All’indomani della strage di via Carini, quando si svolsero i funerali, la voce del popolo non mancò all’appello. La protesta prese di mira le presenza politiche giunte a Palermo per rendere onore al generale. Volarono insulti e monetine. In qualche caso si giunse quasi allo scontro fisico. La tensione altissima non fu certamente smorsata da un’affranta Rita Dalla Chiesa. La figlia tragicamente orfana di madre e padre non accettò che davanti il feretro ci fosse la corona di fiori della Regione Sicilia. Chiese ed ottenne l’apposizione del tricolore, della sciabola da generale, del berretto e delle dovute insegne.

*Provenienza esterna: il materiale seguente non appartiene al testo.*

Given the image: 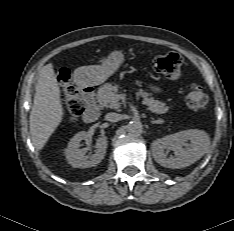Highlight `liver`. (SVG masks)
<instances>
[{
    "label": "liver",
    "mask_w": 234,
    "mask_h": 231,
    "mask_svg": "<svg viewBox=\"0 0 234 231\" xmlns=\"http://www.w3.org/2000/svg\"><path fill=\"white\" fill-rule=\"evenodd\" d=\"M64 108L61 91L51 63L42 67L35 86L30 113V133L36 150H41L61 123Z\"/></svg>",
    "instance_id": "liver-1"
}]
</instances>
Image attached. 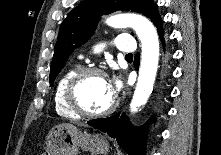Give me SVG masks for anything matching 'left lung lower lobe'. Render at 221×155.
I'll use <instances>...</instances> for the list:
<instances>
[{"label": "left lung lower lobe", "mask_w": 221, "mask_h": 155, "mask_svg": "<svg viewBox=\"0 0 221 155\" xmlns=\"http://www.w3.org/2000/svg\"><path fill=\"white\" fill-rule=\"evenodd\" d=\"M149 18L156 25L159 35L162 38V20L158 14L157 6L152 10ZM134 65L138 69L139 54L135 56ZM87 124L116 138L120 147L130 155H145L147 139L146 125L136 128L130 124L125 114L120 116V113L108 118L94 119L88 121Z\"/></svg>", "instance_id": "left-lung-lower-lobe-1"}]
</instances>
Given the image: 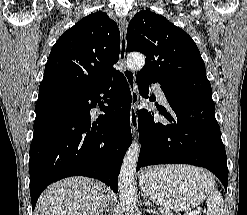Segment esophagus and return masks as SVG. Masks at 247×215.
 <instances>
[{"label":"esophagus","instance_id":"esophagus-1","mask_svg":"<svg viewBox=\"0 0 247 215\" xmlns=\"http://www.w3.org/2000/svg\"><path fill=\"white\" fill-rule=\"evenodd\" d=\"M128 21L126 18H121L119 20V29L121 34V44H120V54H119V63L122 65V73L127 80L131 91V109H130V125L131 131L134 138L136 137L138 130V116H137V104L139 100L138 90L136 85L135 73L131 69H129L126 65V32H127Z\"/></svg>","mask_w":247,"mask_h":215}]
</instances>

Altro non serviva, perché quello fu il giorno in cui a farla da padrona fu la mestizia della folla. Giovanni Falcone, altro nome illustre assieme a quello di Borsellino per la tematica trattata, avrà da dire in merito alla strage: “In Sicilia la mafia colpisce i servitori dello Stato che lo Stato non è riuscito a proteggere”. Mai parole furono più vere.